* Source material:
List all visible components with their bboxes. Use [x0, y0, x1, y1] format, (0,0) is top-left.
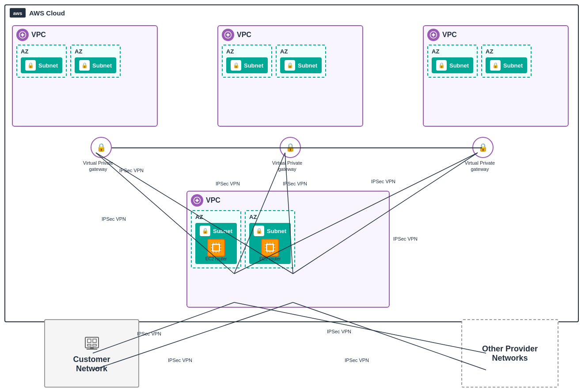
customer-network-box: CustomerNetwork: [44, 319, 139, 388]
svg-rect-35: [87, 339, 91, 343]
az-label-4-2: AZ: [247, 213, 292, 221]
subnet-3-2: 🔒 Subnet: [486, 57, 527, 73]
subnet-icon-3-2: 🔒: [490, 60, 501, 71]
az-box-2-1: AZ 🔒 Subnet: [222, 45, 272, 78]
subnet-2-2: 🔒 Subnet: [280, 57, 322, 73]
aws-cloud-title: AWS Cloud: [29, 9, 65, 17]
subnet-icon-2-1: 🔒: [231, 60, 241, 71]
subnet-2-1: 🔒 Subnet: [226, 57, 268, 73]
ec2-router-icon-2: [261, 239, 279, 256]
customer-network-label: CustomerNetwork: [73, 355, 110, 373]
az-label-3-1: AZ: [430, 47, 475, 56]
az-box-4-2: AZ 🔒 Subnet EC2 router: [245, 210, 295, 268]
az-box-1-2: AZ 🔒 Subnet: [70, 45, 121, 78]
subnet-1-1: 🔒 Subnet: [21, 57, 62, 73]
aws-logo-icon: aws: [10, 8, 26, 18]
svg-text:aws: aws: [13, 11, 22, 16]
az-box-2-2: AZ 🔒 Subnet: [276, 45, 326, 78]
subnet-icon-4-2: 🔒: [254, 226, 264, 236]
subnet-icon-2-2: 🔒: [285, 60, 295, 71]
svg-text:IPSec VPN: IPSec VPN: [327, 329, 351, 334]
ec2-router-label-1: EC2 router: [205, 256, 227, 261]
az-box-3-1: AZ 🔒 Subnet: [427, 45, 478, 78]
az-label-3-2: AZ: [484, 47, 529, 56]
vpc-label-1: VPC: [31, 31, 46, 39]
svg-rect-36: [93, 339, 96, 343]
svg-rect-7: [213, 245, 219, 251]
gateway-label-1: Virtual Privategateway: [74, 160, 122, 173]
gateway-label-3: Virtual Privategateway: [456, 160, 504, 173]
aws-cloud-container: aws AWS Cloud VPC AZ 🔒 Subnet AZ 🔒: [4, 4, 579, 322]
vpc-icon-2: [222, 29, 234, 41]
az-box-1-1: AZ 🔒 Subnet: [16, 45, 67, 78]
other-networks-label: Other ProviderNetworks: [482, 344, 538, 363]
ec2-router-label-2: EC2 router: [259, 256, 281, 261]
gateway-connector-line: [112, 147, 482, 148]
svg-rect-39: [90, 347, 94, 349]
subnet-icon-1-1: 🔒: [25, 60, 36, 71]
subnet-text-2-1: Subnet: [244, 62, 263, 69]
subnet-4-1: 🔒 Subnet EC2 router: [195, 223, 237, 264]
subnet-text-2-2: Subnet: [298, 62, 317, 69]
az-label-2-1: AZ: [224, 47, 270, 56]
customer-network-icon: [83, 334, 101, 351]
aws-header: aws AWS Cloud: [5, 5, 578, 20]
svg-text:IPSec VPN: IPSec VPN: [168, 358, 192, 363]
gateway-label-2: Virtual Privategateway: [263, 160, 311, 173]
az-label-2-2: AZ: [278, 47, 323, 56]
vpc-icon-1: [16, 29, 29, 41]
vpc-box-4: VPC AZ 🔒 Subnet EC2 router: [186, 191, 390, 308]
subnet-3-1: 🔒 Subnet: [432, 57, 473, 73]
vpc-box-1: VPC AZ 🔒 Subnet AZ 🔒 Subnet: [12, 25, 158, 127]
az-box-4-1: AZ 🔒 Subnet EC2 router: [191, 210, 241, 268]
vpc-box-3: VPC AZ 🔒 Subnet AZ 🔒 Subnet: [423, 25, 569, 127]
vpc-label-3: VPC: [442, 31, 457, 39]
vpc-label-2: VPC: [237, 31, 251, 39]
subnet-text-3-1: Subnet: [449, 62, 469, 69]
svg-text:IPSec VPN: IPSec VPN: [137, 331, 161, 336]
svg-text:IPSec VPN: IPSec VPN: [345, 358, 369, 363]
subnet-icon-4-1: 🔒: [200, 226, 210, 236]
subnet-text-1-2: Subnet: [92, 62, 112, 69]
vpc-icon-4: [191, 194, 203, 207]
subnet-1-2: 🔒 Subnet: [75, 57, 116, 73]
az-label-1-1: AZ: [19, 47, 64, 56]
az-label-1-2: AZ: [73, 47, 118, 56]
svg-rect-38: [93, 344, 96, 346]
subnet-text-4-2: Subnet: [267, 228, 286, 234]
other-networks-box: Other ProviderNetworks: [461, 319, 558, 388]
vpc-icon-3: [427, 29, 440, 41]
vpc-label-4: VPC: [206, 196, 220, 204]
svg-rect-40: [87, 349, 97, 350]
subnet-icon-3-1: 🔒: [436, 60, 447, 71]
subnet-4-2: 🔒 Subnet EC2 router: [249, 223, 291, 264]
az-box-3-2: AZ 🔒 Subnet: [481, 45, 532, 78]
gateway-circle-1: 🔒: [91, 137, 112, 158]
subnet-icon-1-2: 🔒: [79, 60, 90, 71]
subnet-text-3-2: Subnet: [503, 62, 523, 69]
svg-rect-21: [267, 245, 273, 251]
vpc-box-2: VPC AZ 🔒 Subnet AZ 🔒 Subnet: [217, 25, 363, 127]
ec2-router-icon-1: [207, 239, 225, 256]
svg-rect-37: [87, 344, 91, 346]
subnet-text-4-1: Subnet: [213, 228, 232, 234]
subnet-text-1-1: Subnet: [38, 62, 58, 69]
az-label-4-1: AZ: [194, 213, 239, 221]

* Problem to solve: Pictures aside, retype the material exactly.

* Written answer:
List all visible components with their bboxes. Use [x0, y0, x1, y1] format, (0,0) is top-left.
customer-network-box: CustomerNetwork: [44, 319, 139, 388]
svg-rect-35: [87, 339, 91, 343]
az-label-4-2: AZ: [247, 213, 292, 221]
subnet-3-2: 🔒 Subnet: [486, 57, 527, 73]
subnet-icon-3-2: 🔒: [490, 60, 501, 71]
az-box-2-1: AZ 🔒 Subnet: [222, 45, 272, 78]
subnet-2-2: 🔒 Subnet: [280, 57, 322, 73]
aws-cloud-title: AWS Cloud: [29, 9, 65, 17]
subnet-icon-2-1: 🔒: [231, 60, 241, 71]
subnet-2-1: 🔒 Subnet: [226, 57, 268, 73]
ec2-router-icon-2: [261, 239, 279, 256]
customer-network-label: CustomerNetwork: [73, 355, 110, 373]
az-label-3-1: AZ: [430, 47, 475, 56]
az-box-4-2: AZ 🔒 Subnet EC2 router: [245, 210, 295, 268]
az-box-1-2: AZ 🔒 Subnet: [70, 45, 121, 78]
subnet-1-1: 🔒 Subnet: [21, 57, 62, 73]
aws-logo-icon: aws: [10, 8, 26, 18]
svg-text:aws: aws: [13, 11, 22, 16]
az-box-2-2: AZ 🔒 Subnet: [276, 45, 326, 78]
subnet-icon-4-2: 🔒: [254, 226, 264, 236]
subnet-icon-2-2: 🔒: [285, 60, 295, 71]
svg-text:IPSec VPN: IPSec VPN: [327, 329, 351, 334]
ec2-router-label-1: EC2 router: [205, 256, 227, 261]
az-box-3-1: AZ 🔒 Subnet: [427, 45, 478, 78]
az-label-3-2: AZ: [484, 47, 529, 56]
vpc-label-1: VPC: [31, 31, 46, 39]
svg-rect-36: [93, 339, 96, 343]
svg-rect-7: [213, 245, 219, 251]
gateway-label-1: Virtual Privategateway: [74, 160, 122, 173]
gateway-label-3: Virtual Privategateway: [456, 160, 504, 173]
aws-cloud-container: aws AWS Cloud VPC AZ 🔒 Subnet AZ 🔒: [4, 4, 579, 322]
vpc-icon-2: [222, 29, 234, 41]
az-box-1-1: AZ 🔒 Subnet: [16, 45, 67, 78]
other-networks-label: Other ProviderNetworks: [482, 344, 538, 363]
ec2-router-label-2: EC2 router: [259, 256, 281, 261]
gateway-connector-line: [112, 147, 482, 148]
svg-rect-39: [90, 347, 94, 349]
subnet-icon-1-1: 🔒: [25, 60, 36, 71]
subnet-text-2-1: Subnet: [244, 62, 263, 69]
subnet-4-1: 🔒 Subnet EC2 router: [195, 223, 237, 264]
subnet-text-2-2: Subnet: [298, 62, 317, 69]
az-label-2-1: AZ: [224, 47, 270, 56]
customer-network-icon: [83, 334, 101, 351]
aws-header: aws AWS Cloud: [5, 5, 578, 20]
svg-text:IPSec VPN: IPSec VPN: [168, 358, 192, 363]
gateway-label-2: Virtual Privategateway: [263, 160, 311, 173]
az-label-2-2: AZ: [278, 47, 323, 56]
vpc-icon-1: [16, 29, 29, 41]
vpc-box-4: VPC AZ 🔒 Subnet EC2 router: [186, 191, 390, 308]
subnet-3-1: 🔒 Subnet: [432, 57, 473, 73]
vpc-box-1: VPC AZ 🔒 Subnet AZ 🔒 Subnet: [12, 25, 158, 127]
az-box-4-1: AZ 🔒 Subnet EC2 router: [191, 210, 241, 268]
vpc-box-3: VPC AZ 🔒 Subnet AZ 🔒 Subnet: [423, 25, 569, 127]
vpc-label-3: VPC: [442, 31, 457, 39]
vpc-label-2: VPC: [237, 31, 251, 39]
subnet-text-3-1: Subnet: [449, 62, 469, 69]
svg-text:IPSec VPN: IPSec VPN: [137, 331, 161, 336]
svg-text:IPSec VPN: IPSec VPN: [345, 358, 369, 363]
subnet-icon-4-1: 🔒: [200, 226, 210, 236]
subnet-text-1-2: Subnet: [92, 62, 112, 69]
vpc-icon-4: [191, 194, 203, 207]
subnet-1-2: 🔒 Subnet: [75, 57, 116, 73]
az-label-1-1: AZ: [19, 47, 64, 56]
az-label-1-2: AZ: [73, 47, 118, 56]
svg-rect-38: [93, 344, 96, 346]
subnet-text-4-2: Subnet: [267, 228, 286, 234]
other-networks-box: Other ProviderNetworks: [461, 319, 558, 388]
vpc-icon-3: [427, 29, 440, 41]
vpc-label-4: VPC: [206, 196, 220, 204]
svg-rect-40: [87, 349, 97, 350]
subnet-icon-3-1: 🔒: [436, 60, 447, 71]
subnet-4-2: 🔒 Subnet EC2 router: [249, 223, 291, 264]
az-box-3-2: AZ 🔒 Subnet: [481, 45, 532, 78]
gateway-circle-1: 🔒: [91, 137, 112, 158]
subnet-icon-1-2: 🔒: [79, 60, 90, 71]
subnet-text-3-2: Subnet: [503, 62, 523, 69]
svg-rect-21: [267, 245, 273, 251]
vpc-box-2: VPC AZ 🔒 Subnet AZ 🔒 Subnet: [217, 25, 363, 127]
ec2-router-icon-1: [207, 239, 225, 256]
svg-rect-37: [87, 344, 91, 346]
subnet-text-4-1: Subnet: [213, 228, 232, 234]
subnet-text-1-1: Subnet: [38, 62, 58, 69]
az-label-4-1: AZ: [194, 213, 239, 221]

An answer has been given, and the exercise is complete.